It's Coming From Inside the House: Subverting Deep Security in Windows

pcmag.com:

I picture a scene from a heist movie. The bank boasts of its new, ultimate security force inside the locks, walls, and lasers. And the heist crew looks for ways to subvert that system. Can we slip one of our people into the defense force? Use bribes or threats to compromise a guard? Maybe just find a guard who’s sloppy?

While it’s a lot more technical, finding a technique to subvert the Early Launch Antimalware (ELAM) system in Windows, as described by Red Canary’s principal threat researcher Matt Graeber in his Black Hat briefing, is similar to that scenario.

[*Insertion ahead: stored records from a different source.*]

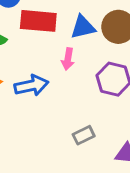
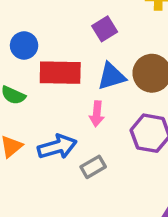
gray rectangle: (84, 135) -> (93, 167), moved

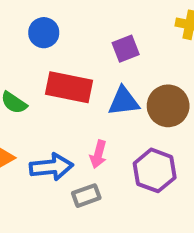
blue circle: (24, 45) -> (44, 33), moved
pink arrow: (97, 114) -> (98, 154), moved

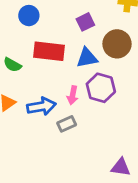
brown circle: (168, 106) -> (117, 44), moved
purple hexagon: (155, 170) -> (101, 88), moved

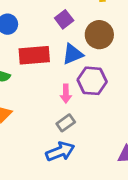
blue arrow: (41, 106) -> (60, 152), moved

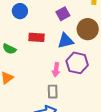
red rectangle: (34, 55) -> (37, 37), size x0.7
gray rectangle: (66, 123) -> (53, 92), turned -64

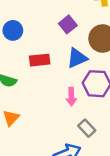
gray rectangle: (53, 92) -> (87, 128), moved, turned -32

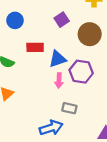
blue triangle: (77, 58) -> (58, 59), moved
gray rectangle: (87, 128) -> (69, 108), turned -40

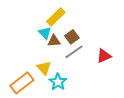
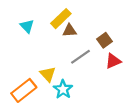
cyan triangle: (45, 33) -> (27, 26), moved
brown square: (72, 37) -> (104, 40), moved
brown triangle: (54, 41) -> (70, 31), moved

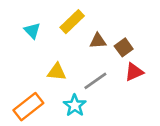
brown triangle: (70, 31) -> (98, 41), moved
gray line: (80, 57) -> (95, 81), moved
yellow triangle: (48, 74) -> (57, 72), moved, turned -42

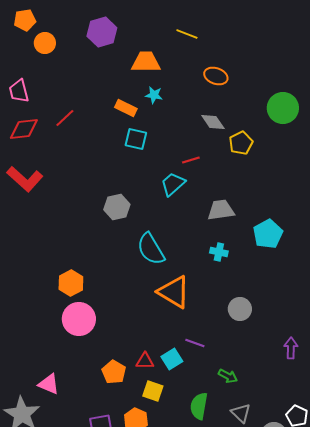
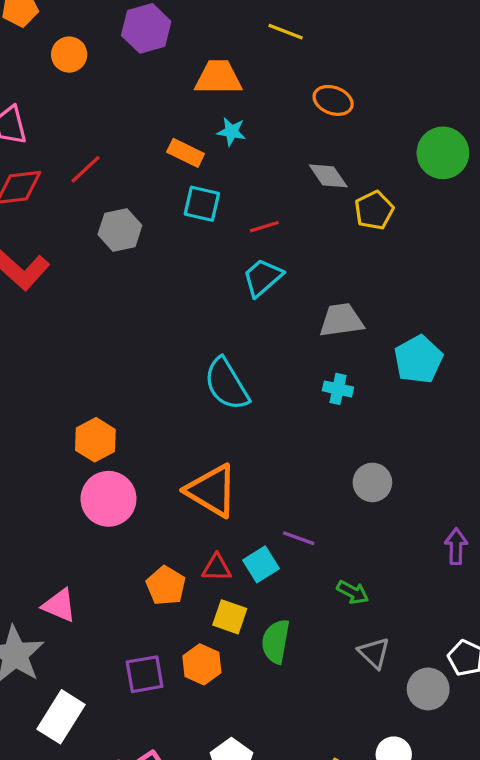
orange circle: (45, 43) -> (69, 55), moved
red line: (191, 160) -> (264, 227), moved
gray hexagon: (117, 207) -> (120, 230), moved
orange triangle: (174, 292) -> (212, 491), moved
green semicircle: (199, 406) -> (276, 641), moved

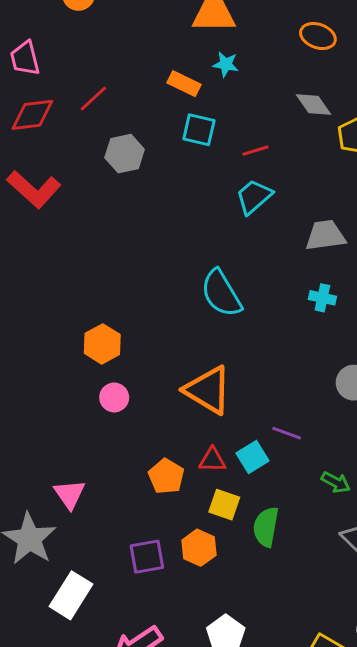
pink circle: (108, 499) -> (114, 397), size x0.6
pink triangle: (59, 605) -> (70, 494), turned 32

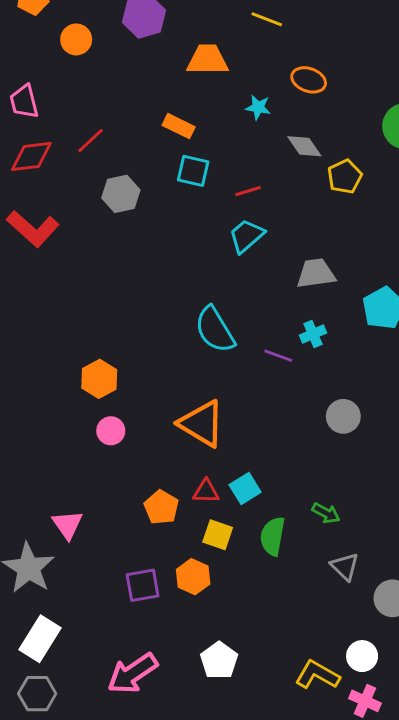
cyan star: (226, 64) -> (258, 107), moved
cyan cross: (322, 298) -> (313, 334), turned -35
purple line: (287, 433) -> (278, 356), moved
green semicircle: (266, 527) -> (273, 536), moved
white rectangle: (71, 595) -> (40, 639), moved

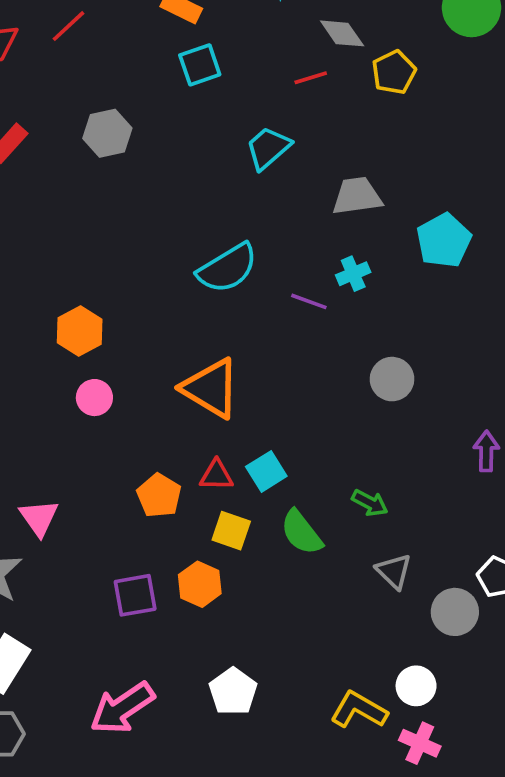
cyan square: (193, 171) -> (200, 65), turned -32
red line: (248, 191) -> (311, 78), moved
gray hexagon: (121, 194) -> (107, 133), moved
cyan semicircle: (215, 330) -> (228, 268), turned -90
green semicircle: (273, 536) -> (301, 532), turned -48

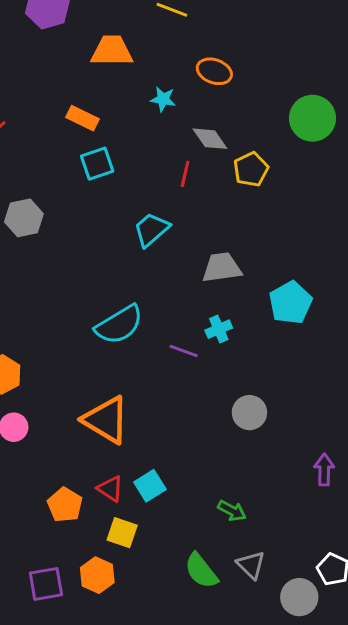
red line: (311, 78) -> (185, 174), turned -60
red triangle: (216, 475) -> (110, 489), turned 32
green semicircle: (301, 532) -> (201, 571), moved

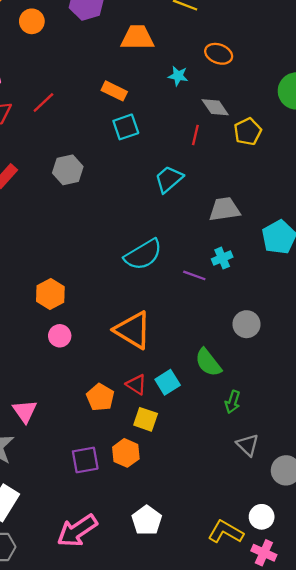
green arrow: (232, 511) -> (233, 402), turned 80
green semicircle: (201, 571) -> (208, 362), moved

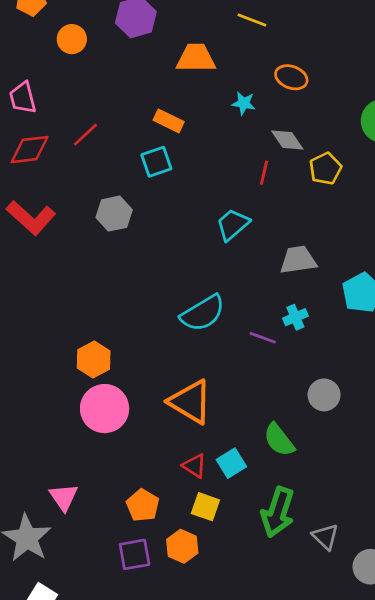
cyan square: (126, 127) -> (156, 162), moved
pink circle: (60, 336) -> (105, 409), size x1.8
orange pentagon: (100, 397) -> (143, 505), moved
green arrow: (233, 402) -> (278, 512), moved, size x1.8

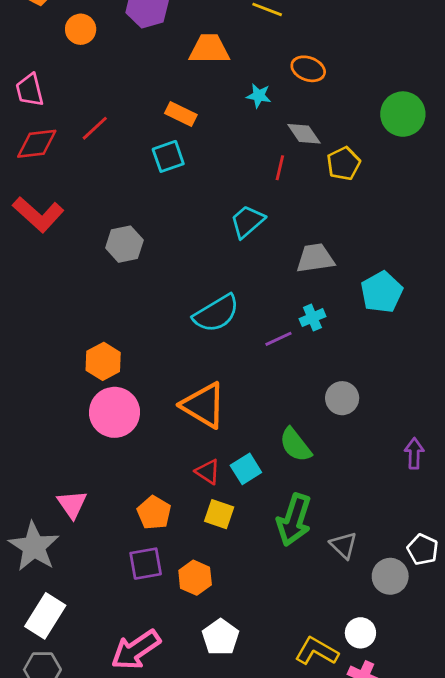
gray hexagon: (114, 214) -> (124, 244), moved
purple line: (263, 338) -> (278, 339), turned -45
orange hexagon: (182, 546) -> (195, 578), moved

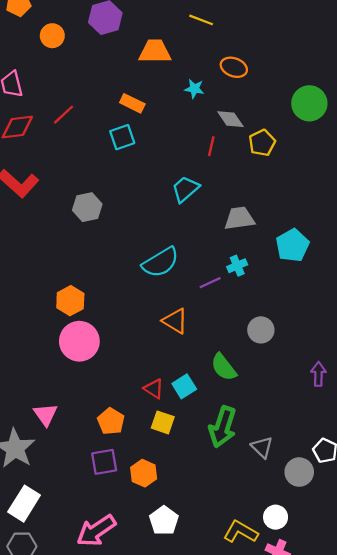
orange triangle: (204, 405) -> (175, 321), moved, size x0.7

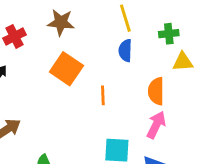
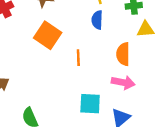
pink arrow: (156, 125) -> (123, 82), turned 75

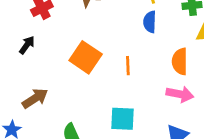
orange square: (48, 35) -> (86, 57), moved
cyan square: (90, 104) -> (122, 119), moved

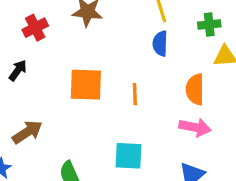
orange square: (86, 57) -> (86, 85), turned -32

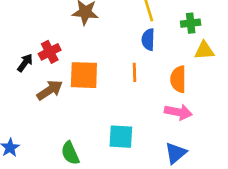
red cross: (35, 28) -> (50, 52), moved
orange line: (135, 94) -> (135, 72), moved
brown arrow: (27, 132) -> (50, 90), moved

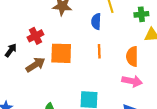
blue semicircle: (148, 40) -> (96, 21), moved
black arrow: (25, 63) -> (11, 50), moved

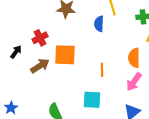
orange line: (99, 51) -> (102, 70), moved
pink arrow: (132, 81) -> (134, 82), turned 114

Graeber explained that an ELAM driver is secured against tampering, and it runs so early in the boot process that it can evaluate other boot-time drivers, with the potential to block any that are malicious. “To create this driver, you don’t have to implement any early launch code,” explained Graeber. “The only thing you need is a binary resource with rules that say which signers are allowed to run as Antimalware Light services. And you have to be a member of the rather exclusive Microsoft Virus Initiative(Opens in a new window) program.”

“I had to investigate how the rules are implemented,” said Graeber. He then described just how he analyzed Microsoft Defender’s WdBoot.sys to determine the expected structure for these rules. In effect, each rule says that any program signed with a specific digital certificate is allowed to run as an Antimalware Light service, which affords it serious protections.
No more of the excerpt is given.